### Exercise aim
All lines of the material must be output verbatim.
Material shown START
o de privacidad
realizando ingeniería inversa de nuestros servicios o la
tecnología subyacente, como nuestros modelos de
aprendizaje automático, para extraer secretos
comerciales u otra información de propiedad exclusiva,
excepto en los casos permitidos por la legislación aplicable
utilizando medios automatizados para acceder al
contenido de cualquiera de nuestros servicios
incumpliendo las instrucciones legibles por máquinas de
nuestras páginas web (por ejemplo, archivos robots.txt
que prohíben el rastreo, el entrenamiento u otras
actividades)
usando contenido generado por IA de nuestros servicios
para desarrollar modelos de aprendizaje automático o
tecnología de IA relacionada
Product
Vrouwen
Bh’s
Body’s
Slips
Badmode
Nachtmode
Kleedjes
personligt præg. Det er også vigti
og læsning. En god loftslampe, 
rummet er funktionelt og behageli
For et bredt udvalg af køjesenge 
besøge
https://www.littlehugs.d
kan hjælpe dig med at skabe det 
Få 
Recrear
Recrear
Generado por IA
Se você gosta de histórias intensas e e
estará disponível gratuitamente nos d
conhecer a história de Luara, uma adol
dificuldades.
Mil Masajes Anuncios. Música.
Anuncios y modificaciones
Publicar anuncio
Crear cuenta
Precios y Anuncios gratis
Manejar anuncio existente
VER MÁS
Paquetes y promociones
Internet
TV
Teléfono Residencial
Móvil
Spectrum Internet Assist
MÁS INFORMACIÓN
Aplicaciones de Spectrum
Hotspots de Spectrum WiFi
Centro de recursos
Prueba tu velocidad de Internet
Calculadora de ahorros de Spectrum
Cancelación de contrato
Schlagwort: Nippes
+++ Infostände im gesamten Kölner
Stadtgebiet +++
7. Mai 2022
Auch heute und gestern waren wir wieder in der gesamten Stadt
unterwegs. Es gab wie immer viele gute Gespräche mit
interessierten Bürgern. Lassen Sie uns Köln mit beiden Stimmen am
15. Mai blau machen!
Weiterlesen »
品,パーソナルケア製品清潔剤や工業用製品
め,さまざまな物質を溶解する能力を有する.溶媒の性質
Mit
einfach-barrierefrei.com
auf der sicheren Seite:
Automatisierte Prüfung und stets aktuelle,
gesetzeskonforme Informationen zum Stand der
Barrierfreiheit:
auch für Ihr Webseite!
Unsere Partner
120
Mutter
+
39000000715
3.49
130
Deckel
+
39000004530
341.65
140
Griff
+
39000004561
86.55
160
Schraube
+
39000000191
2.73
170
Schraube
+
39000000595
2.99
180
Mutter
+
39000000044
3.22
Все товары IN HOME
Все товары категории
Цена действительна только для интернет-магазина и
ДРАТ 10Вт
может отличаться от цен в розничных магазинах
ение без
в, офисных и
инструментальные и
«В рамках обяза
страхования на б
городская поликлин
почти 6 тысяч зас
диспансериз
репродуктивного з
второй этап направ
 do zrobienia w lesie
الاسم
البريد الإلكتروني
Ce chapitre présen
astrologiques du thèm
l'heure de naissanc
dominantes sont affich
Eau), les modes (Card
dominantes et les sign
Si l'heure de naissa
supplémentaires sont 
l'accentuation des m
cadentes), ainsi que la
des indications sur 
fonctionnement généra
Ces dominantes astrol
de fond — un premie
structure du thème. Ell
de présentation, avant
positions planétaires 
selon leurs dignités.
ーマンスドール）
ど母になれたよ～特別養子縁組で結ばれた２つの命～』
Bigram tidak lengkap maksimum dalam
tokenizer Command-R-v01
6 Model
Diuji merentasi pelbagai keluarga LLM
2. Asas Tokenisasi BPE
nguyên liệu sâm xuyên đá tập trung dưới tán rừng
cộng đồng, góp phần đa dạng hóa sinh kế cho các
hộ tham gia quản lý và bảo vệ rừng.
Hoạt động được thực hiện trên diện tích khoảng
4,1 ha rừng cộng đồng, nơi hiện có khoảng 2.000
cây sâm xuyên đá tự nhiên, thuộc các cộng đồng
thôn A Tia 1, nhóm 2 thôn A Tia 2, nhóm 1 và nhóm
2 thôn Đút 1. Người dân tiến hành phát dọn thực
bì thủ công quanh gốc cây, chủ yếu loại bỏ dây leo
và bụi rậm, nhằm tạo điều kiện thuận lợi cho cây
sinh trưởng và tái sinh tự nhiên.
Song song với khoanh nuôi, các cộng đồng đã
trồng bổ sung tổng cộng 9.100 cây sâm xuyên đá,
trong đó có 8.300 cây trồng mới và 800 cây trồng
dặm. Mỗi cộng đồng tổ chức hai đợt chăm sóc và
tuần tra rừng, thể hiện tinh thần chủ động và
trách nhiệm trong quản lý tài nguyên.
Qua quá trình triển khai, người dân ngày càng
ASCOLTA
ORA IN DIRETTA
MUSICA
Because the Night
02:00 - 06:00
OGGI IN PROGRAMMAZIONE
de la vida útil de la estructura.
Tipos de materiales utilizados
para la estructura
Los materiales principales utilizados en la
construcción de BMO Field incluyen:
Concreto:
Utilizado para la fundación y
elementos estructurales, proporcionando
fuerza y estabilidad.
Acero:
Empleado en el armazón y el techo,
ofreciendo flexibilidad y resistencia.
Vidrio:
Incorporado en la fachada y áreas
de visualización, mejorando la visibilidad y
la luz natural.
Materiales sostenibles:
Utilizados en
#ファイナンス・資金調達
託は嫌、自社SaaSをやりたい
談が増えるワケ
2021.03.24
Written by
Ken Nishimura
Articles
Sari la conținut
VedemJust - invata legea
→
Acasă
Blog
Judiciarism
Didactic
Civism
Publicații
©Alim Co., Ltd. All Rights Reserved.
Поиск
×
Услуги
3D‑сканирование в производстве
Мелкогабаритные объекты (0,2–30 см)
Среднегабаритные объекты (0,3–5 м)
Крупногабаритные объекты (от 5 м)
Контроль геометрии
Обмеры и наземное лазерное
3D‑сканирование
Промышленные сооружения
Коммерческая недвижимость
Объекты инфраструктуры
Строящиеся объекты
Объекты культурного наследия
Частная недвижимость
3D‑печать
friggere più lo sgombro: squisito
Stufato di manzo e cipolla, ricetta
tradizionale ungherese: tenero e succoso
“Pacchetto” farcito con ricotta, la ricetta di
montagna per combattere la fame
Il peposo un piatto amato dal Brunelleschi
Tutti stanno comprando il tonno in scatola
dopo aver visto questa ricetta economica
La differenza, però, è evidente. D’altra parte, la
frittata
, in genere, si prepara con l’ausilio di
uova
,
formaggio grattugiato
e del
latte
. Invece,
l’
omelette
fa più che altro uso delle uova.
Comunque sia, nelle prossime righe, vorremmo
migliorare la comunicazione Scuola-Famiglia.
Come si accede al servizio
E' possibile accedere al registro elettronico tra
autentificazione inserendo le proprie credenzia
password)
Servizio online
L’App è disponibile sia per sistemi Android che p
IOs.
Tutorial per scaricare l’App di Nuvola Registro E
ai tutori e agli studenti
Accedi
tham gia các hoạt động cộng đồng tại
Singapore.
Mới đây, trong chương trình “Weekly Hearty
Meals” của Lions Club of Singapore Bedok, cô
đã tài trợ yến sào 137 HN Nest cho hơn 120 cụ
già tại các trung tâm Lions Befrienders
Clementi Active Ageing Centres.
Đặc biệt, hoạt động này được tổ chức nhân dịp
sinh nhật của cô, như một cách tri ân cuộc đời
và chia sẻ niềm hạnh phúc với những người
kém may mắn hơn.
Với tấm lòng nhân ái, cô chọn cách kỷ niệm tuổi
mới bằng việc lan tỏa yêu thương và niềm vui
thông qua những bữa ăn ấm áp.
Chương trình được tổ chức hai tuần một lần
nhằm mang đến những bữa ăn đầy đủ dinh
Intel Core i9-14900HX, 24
Material shown END
### Answer box
o de privacidad
realizando ingeniería inversa de nuestros servicios o la
tecnología subyacente, como nuestros modelos de
aprendizaje automático, para extraer secretos
comerciales u otra información de propiedad exclusiva,
excepto en los casos permitidos por la legislación aplicable
utilizando medios automatizados para acceder al
contenido de cualquiera de nuestros servicios
incumpliendo las instrucciones legibles por máquinas de
nuestras páginas web (por ejemplo, archivos robots.txt
que prohíben el rastreo, el entrenamiento u otras
actividades)
usando contenido generado por IA de nuestros servicios
para desarrollar modelos de aprendizaje automático o
tecnología de IA relacionada
Product
Vrouwen
Bh’s
Body’s
Slips
Badmode
Nachtmode
Kleedjes
personligt præg. Det er også vigti
og læsning. En god loftslampe, 
rummet er funktionelt og behageli
For et bredt udvalg af køjesenge 
besøge
https://www.littlehugs.d
kan hjælpe dig med at skabe det 
Få 
Recrear
Recrear
Generado por IA
Se você gosta de histórias intensas e e
estará disponível gratuitamente nos d
conhecer a história de Luara, uma adol
dificuldades.
Mil Masajes Anuncios. Música.
Anuncios y modificaciones
Publicar anuncio
Crear cuenta
Precios y Anuncios gratis
Manejar anuncio existente
VER MÁS
Paquetes y promociones
Internet
TV
Teléfono Residencial
Móvil
Spectrum Internet Assist
MÁS INFORMACIÓN
Aplicaciones de Spectrum
Hotspots de Spectrum WiFi
Centro de recursos
Prueba tu velocidad de Internet
Calculadora de ahorros de Spectrum
Cancelación de contrato
Schlagwort: Nippes
+++ Infostände im gesamten Kölner
Stadtgebiet +++
7. Mai 2022
Auch heute und gestern waren wir wieder in der gesamten Stadt
unterwegs. Es gab wie immer viele gute Gespräche mit
interessierten Bürgern. Lassen Sie uns Köln mit beiden Stimmen am
15. Mai blau machen!
Weiterlesen »
品,パーソナルケア製品清潔剤や工業用製品
め,さまざまな物質を溶解する能力を有する.溶媒の性質
Mit
einfach-barrierefrei.com
auf der sicheren Seite:
Automatisierte Prüfung und stets aktuelle,
gesetzeskonforme Informationen zum Stand der
Barrierfreiheit:
auch für Ihr Webseite!
Unsere Partner
120
Mutter
+
39000000715
3.49
130
Deckel
+
39000004530
341.65
140
Griff
+
39000004561
86.55
160
Schraube
+
39000000191
2.73
170
Schraube
+
39000000595
2.99
180
Mutter
+
39000000044
3.22
Все товары IN HOME
Все товары категории
Цена действительна только для интернет-магазина и
ДРАТ 10Вт
может отличаться от цен в розничных магазинах
ение без
в, офисных и
инструментальные и
«В рамках обяза
страхования на б
городская поликлин
почти 6 тысяч зас
диспансериз
репродуктивного з
второй этап направ
 do zrobienia w lesie
الاسم
البريد الإلكتروني
Ce chapitre présen
astrologiques du thèm
l'heure de naissanc
dominantes sont affich
Eau), les modes (Card
dominantes et les sign
Si l'heure de naissa
supplémentaires sont 
l'accentuation des m
cadentes), ainsi que la
des indications sur 
fonctionnement généra
Ces dominantes astrol
de fond — un premie
structure du thème. Ell
de présentation, avant
positions planétaires 
selon leurs dignités.
ーマンスドール）
ど母になれたよ～特別養子縁組で結ばれた２つの命～』
Bigram tidak lengkap maksimum dalam
tokenizer Command-R-v01
6 Model
Diuji merentasi pelbagai keluarga LLM
2. Asas Tokenisasi BPE
nguyên liệu sâm xuyên đá tập trung dưới tán rừng
cộng đồng, góp phần đa dạng hóa sinh kế cho các
hộ tham gia quản lý và bảo vệ rừng.
Hoạt động được thực hiện trên diện tích khoảng
4,1 ha rừng cộng đồng, nơi hiện có khoảng 2.000
cây sâm xuyên đá tự nhiên, thuộc các cộng đồng
thôn A Tia 1, nhóm 2 thôn A Tia 2, nhóm 1 và nhóm
2 thôn Đút 1. Người dân tiến hành phát dọn thực
bì thủ công quanh gốc cây, chủ yếu loại bỏ dây leo
và bụi rậm, nhằm tạo điều kiện thuận lợi cho cây
sinh trưởng và tái sinh tự nhiên.
Song song với khoanh nuôi, các cộng đồng đã
trồng bổ sung tổng cộng 9.100 cây sâm xuyên đá,
trong đó có 8.300 cây trồng mới và 800 cây trồng
dặm. Mỗi cộng đồng tổ chức hai đợt chăm sóc và
tuần tra rừng, thể hiện tinh thần chủ động và
trách nhiệm trong quản lý tài nguyên.
Qua quá trình triển khai, người dân ngày càng
ASCOLTA
ORA IN DIRETTA
MUSICA
Because the Night
02:00 - 06:00
OGGI IN PROGRAMMAZIONE
de la vida útil de la estructura.
Tipos de materiales utilizados
para la estructura
Los materiales principales utilizados en la
construcción de BMO Field incluyen:
Concreto:
Utilizado para la fundación y
elementos estructurales, proporcionando
fuerza y estabilidad.
Acero:
Empleado en el armazón y el techo,
ofreciendo flexibilidad y resistencia.
Vidrio:
Incorporado en la fachada y áreas
de visualización, mejorando la visibilidad y
la luz natural.
Materiales sostenibles:
Utilizados en
#ファイナンス・資金調達
託は嫌、自社SaaSをやりたい
談が増えるワケ
2021.03.24
Written by
Ken Nishimura
Articles
Sari la conținut
VedemJust - invata legea
→
Acasă
Blog
Judiciarism
Didactic
Civism
Publicații
©Alim Co., Ltd. All Rights Reserved.
Поиск
×
Услуги
3D‑сканирование в производстве
Мелкогабаритные объекты (0,2–30 см)
Среднегабаритные объекты (0,3–5 м)
Крупногабаритные объекты (от 5 м)
Контроль геометрии
Обмеры и наземное лазерное
3D‑сканирование
Промышленные сооружения
Коммерческая недвижимость
Объекты инфраструктуры
Строящиеся объекты
Объекты культурного наследия
Частная недвижимость
3D‑печать
friggere più lo sgombro: squisito
Stufato di manzo e cipolla, ricetta
tradizionale ungherese: tenero e succoso
“Pacchetto” farcito con ricotta, la ricetta di
montagna per combattere la fame
Il peposo un piatto amato dal Brunelleschi
Tutti stanno comprando il tonno in scatola
dopo aver visto questa ricetta economica
La differenza, però, è evidente. D’altra parte, la
frittata
, in genere, si prepara con l’ausilio di
uova
,
formaggio grattugiato
e del
latte
. Invece,
l’
omelette
fa più che altro uso delle uova.
Comunque sia, nelle prossime righe, vorremmo
migliorare la comunicazione Scuola-Famiglia.
Come si accede al servizio
E' possibile accedere al registro elettronico tra
autentificazione inserendo le proprie credenzia
password)
Servizio online
L’App è disponibile sia per sistemi Android che p
IOs.
Tutorial per scaricare l’App di Nuvola Registro E
ai tutori e agli studenti
Accedi
tham gia các hoạt động cộng đồng tại
Singapore.
Mới đây, trong chương trình “Weekly Hearty
Meals” của Lions Club of Singapore Bedok, cô
đã tài trợ yến sào 137 HN Nest cho hơn 120 cụ
già tại các trung tâm Lions Befrienders
Clementi Active Ageing Centres.
Đặc biệt, hoạt động này được tổ chức nhân dịp
sinh nhật của cô, như một cách tri ân cuộc đời
và chia sẻ niềm hạnh phúc với những người
kém may mắn hơn.
Với tấm lòng nhân ái, cô chọn cách kỷ niệm tuổi
mới bằng việc lan tỏa yêu thương và niềm vui
thông qua những bữa ăn ấm áp.
Chương trình được tổ chức hai tuần một lần
nhằm mang đến những bữa ăn đầy đủ dinh
Intel Core i9-14900HX, 24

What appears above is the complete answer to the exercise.